Overall, I'm trying to argue for the view that we should provide a library of generic functions (optimizers, graph algorithms) and a library of graph datastructures. Then, the user with a concrete problem defines their own type representing the data in their own problem, using the most appropriate datastructures from our library, and finally invokes some of our generic algorithms on their datastructure.
/// An affine function decomposed into its linear and bias components.
protocol DecomposedAffineFunction {
associatedtype Input: EuclideanVectorSpace
associatedtype Output: EuclideanVectorSpace
/// Apply the function to `x`.
///
/// This is equal to `applyLinear(x) + bias`.
///
/// Note: A default implementation is provided, if you specify `bias`.
func callAsFunction(_ x: Input) -> Output
/// The linear component of the affine function.
func applyLinear(_ x: Input) -> Output
/// The dual map of the linear component of the affine function.
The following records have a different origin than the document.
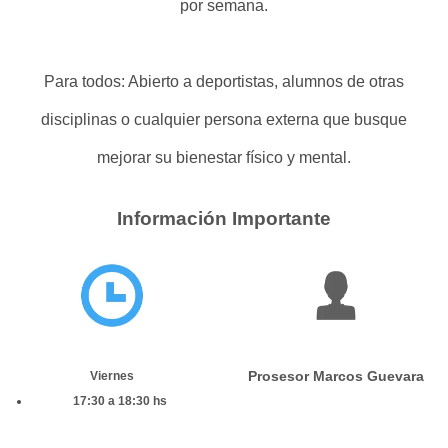
por semana.
Para todos: Abierto a deportistas, alumnos de otras
disciplinas o cualquier persona externa que busque
mejorar su bienestar físico y mental.
Información Importante
Prosesor Marcos Guevara
Viernes
17:30 a 18:30 hs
func applyLinearDual(_ y: Output) -> Input
/// The bias component of the affine function.
///
/// This is equal to `applyLinear(Input.zero)`.
///
/// Note: A default implementation is provided, if you specify `callAsFunction`.
var bias: Output { get }
}
Also, an interesting read would be https://stanford.edu/~boyd/papers/pdf/abs_ops.pdf
This is cool. I've started reading it.
I notice that the "Forward-Adjoint Oracle" is very similar to DecomposedAffineFunction
:
applyLinear
is the "algorithm for evaluating f"applyLinearDual
is the "algorithm for evaluating f*"bias
is doesn't exist in FAO because FAO is for linear, not affine, functions.So, I finally matched the error terms between GTSAM and SwiftFusion, and here are the latest benchmark results:
I think Chordal still has some discrepancy against GTSAM, so definitely need to investigate. I am speculating on the ClosestTo method, but need to do a side-by-side with GTSAM to confirm (no time for now)
@dellaert @marcrasi
Awesome work! My bet would be on LM being different, as we discussed. Perhaps to allow Marc and Dave to concentrate on performance, can you time the inner linear solving step and the linearization separately? Also, you should probably ensure only one thread is used in both cases.
@dellaert Sure thing, I'll try benching the inner loop. BTW, yes, we are using only one thread in both configurations.
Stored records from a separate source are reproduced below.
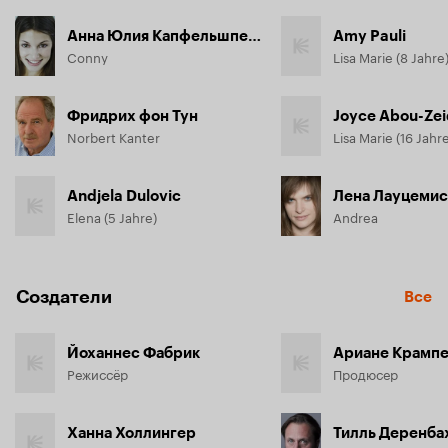
Анна Юлия Капфельшпергер
Amy Pauli
Conny
Lisa Marie (8 Jahre
Фридрих фон Тун
Joyce Abou-Zei
Norbert Kanter
Lisa Marie (16 Jahr
Andjela Dulovic
Лена Лауцемис
Elena (5 Jahre)
Andrea
Создатели
Все
Йоханнес Фабрик
Ариане Крамп
Режиссёр
Продюсер
Ханна Холлингер
Тилль Деренба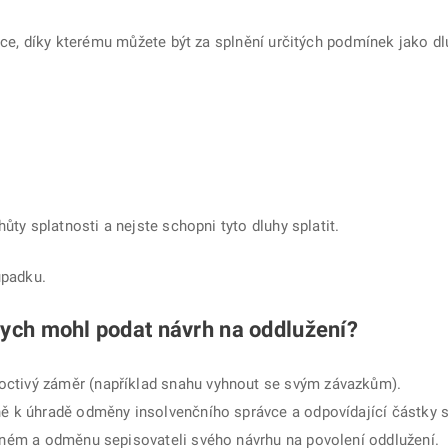
uace, díky kterému můžete být za splnění určitých podmínek jako d
hůty splatnosti a nejste schopni tyto dluhy splatit.
úpadku.
ych mohl podat návrh na oddlužení?
octivý záměr (například snahu vyhnout se svým závazkům).
ně k úhradě odměny insolvenčního správce a odpovídající částky s
ivném a odměnu sepisovateli svého návrhu na povolení oddlužení.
Cool graphs! Do you have instructions for generating them so that I can quickly see how perf optimizations show up on these graphs?
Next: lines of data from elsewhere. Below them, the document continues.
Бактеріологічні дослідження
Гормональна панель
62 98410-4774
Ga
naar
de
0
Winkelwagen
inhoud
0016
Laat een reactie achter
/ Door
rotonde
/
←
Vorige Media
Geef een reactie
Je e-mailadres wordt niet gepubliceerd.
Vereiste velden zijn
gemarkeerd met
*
Also I'm curious: What linear solver are the GTSAM runs using?
@marcrasi It's the sequential Cholesky solver (a direct solver). I pushed all results and scripts to generate these graphs to https://github.com/ProfFan/expmap-benchmark, however you will also need the prebuilt wheels of GTSAM in different configurations in https://github.com/borglab/gtsam-manylinux-build/branches (the CI artifacts)
@marcrasi It's the sequential Cholesky solver (a direct solver).
Ah, that also explains some things! Can you do PCG with Jacobi also? How do they compare? Again it will be important to choose the exact same convergence criteria on both sides of the "aisle", to make sure we're not timing the convergence criterion but rather the solve.
Can you do PCG with Jacobi also?
For perfectly comparable results, you'll need to do PCG with DummyPreconditioner because I haven't gotten to implementing the Jacobi preconditioning in Swift yet. (I intend to do that after simplifying the matrix boilerplate, because the preconditioning involves some linear algebra that will be much easier when there is an easy way to manipulate matrices.)
@marcrasi It's the sequential Cholesky solver (a direct solver).
Ah, that also explains some things! Can you do PCG with Jacobi also? How do they compare? Again it will be important to choose the exact same convergence criteria on both sides of the "aisle", to make sure we're not timing the convergence criterion but rather the solve.
I wanted to but haven't got time, probably will do next week
Need some new figs:
I'll post information about performance investigations here.